(Stored items from a collection)
= = = =

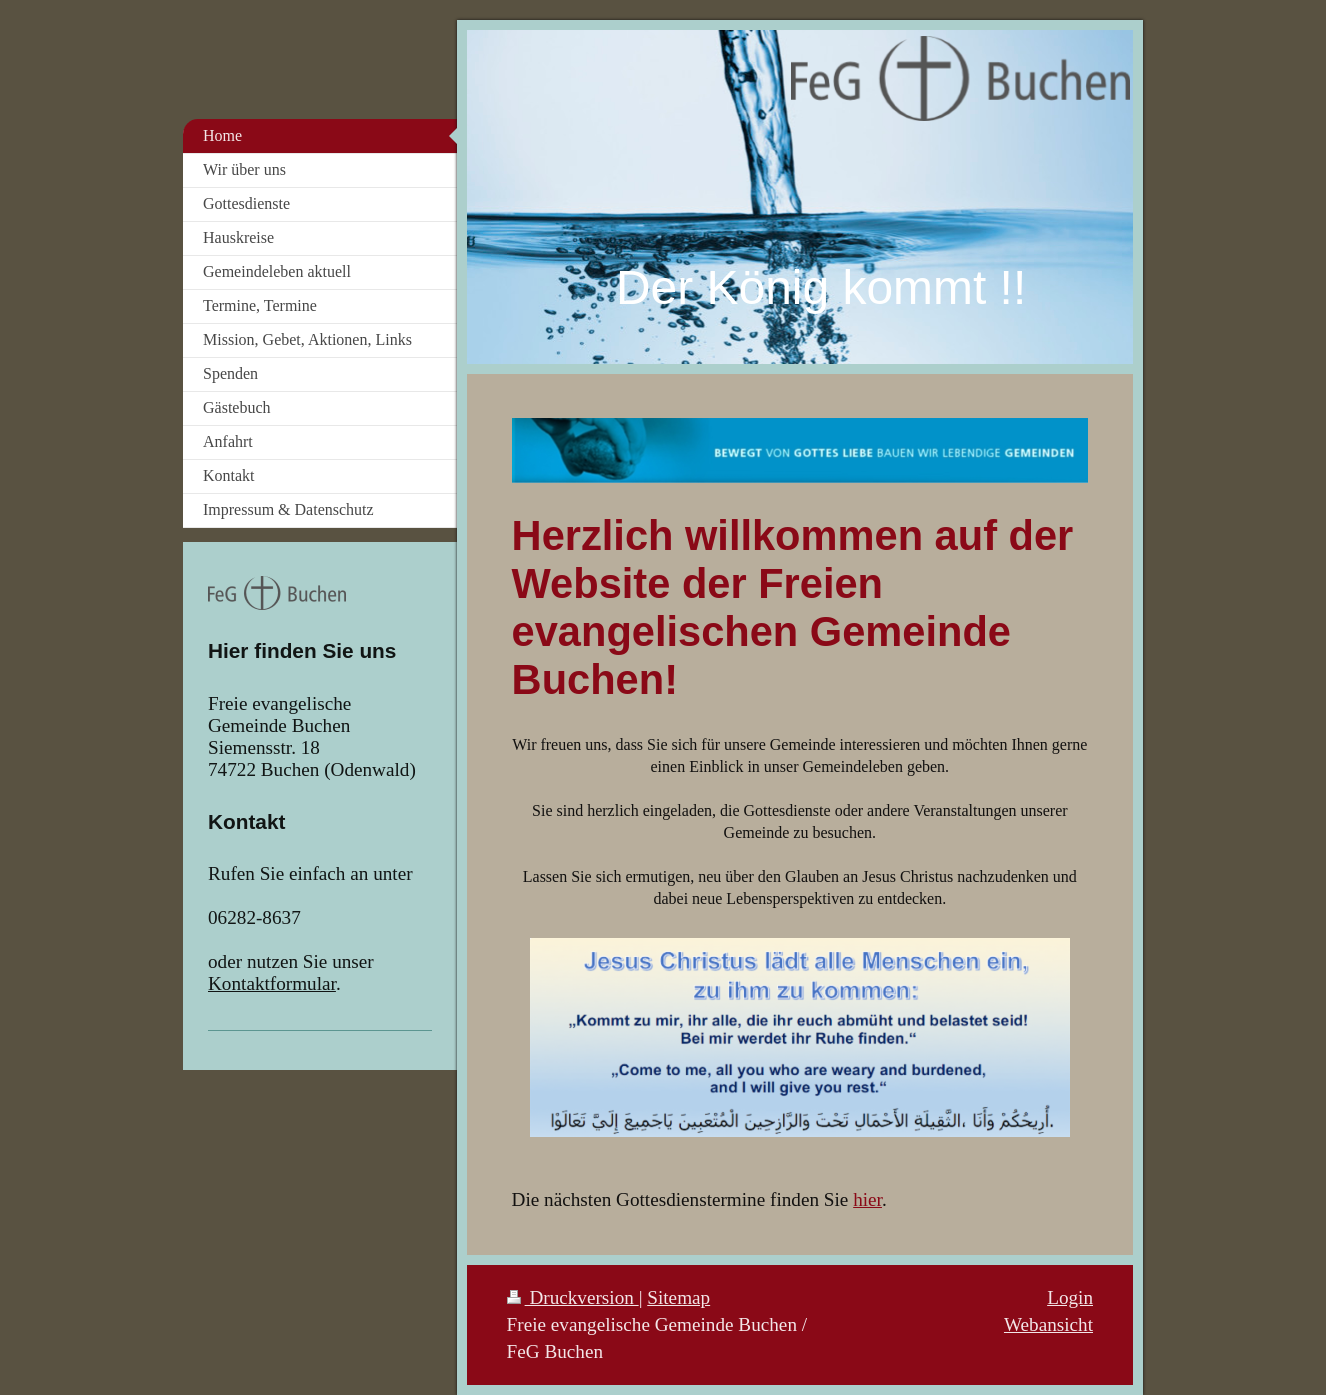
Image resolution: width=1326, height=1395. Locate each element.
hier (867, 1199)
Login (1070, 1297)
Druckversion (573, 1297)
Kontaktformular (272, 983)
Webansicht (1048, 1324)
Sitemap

= = = =

Each line from the one holding "Login (1070, 1297)" to the end of the entries is to be written out exactly. Skip every line before it.

Login (1070, 1297)
Druckversion (573, 1297)
Kontaktformular (272, 983)
Webansicht (1048, 1324)
Sitemap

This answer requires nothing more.